* Data for the task
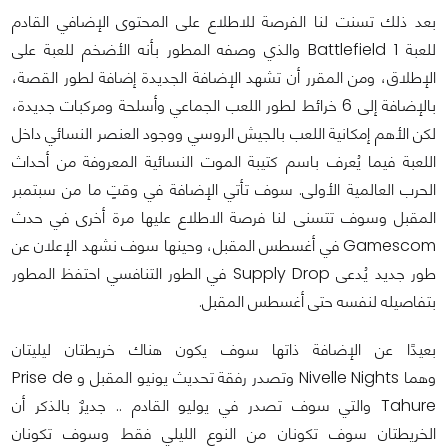
بعد ذلك تسنت لنا الفرصة للاطلاع على المحتوى الإضافي القادم
للعبة Battlefield 1 والذي وصفه المطور بأنه الأضخم للعبة على
الإطلاق، ومن المقرر أن تشهد الإضافة الجديدة إضافة لطور القصة،
بالإضافة إلى 6 خرائط لطور اللعب الجماعي وأسلحة ومركبات جديدة،
لكن الأهم إمكانية اللعب بالجيش الروسي ووجود العنصر النسائي داخل
اللعبة فيما يُعرف باسم كتيبة الموت النسائية المعروفة من أحداث
الحرب العالمية الأولى. سوف تأتي الإضافة في وقتٍ ما من سبتمبر
المقبل وسوف تتسنى لنا فرصة الاطلاع عليها مرة أخرى في حدث
Gamescom في أغسطس المقبل، وحينها سوف نشهد الإعلان عن
طور جديد يُدعى Supply Drop في الطور التنافسي احتفظ المطور
بتفاصيله لنفسه حتى أغسطس المقبل.
بعيدًا عن الإضافة ذاتها سوف يكون هناك خريطتان ليليتان
وهما Nivelle Nights وتصدر رفقة تحديث يونيو المقبل و Prise de
Tahure والتي سوف تصدر في يوليو القادم .. جديرٌ بالذكر أن
الخريطتان سوف تكونان من النوع الليلي فقط وسوف تكونان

* What you should do
From the line containing "وهما Nivelle Nights" down to the last line of the data, transcribe every line exactly; nothing else should appear.

* Result for this task
وهما Nivelle Nights وتصدر رفقة تحديث يونيو المقبل و Prise de
Tahure والتي سوف تصدر في يوليو القادم .. جديرٌ بالذكر أن
الخريطتان سوف تكونان من النوع الليلي فقط وسوف تكونان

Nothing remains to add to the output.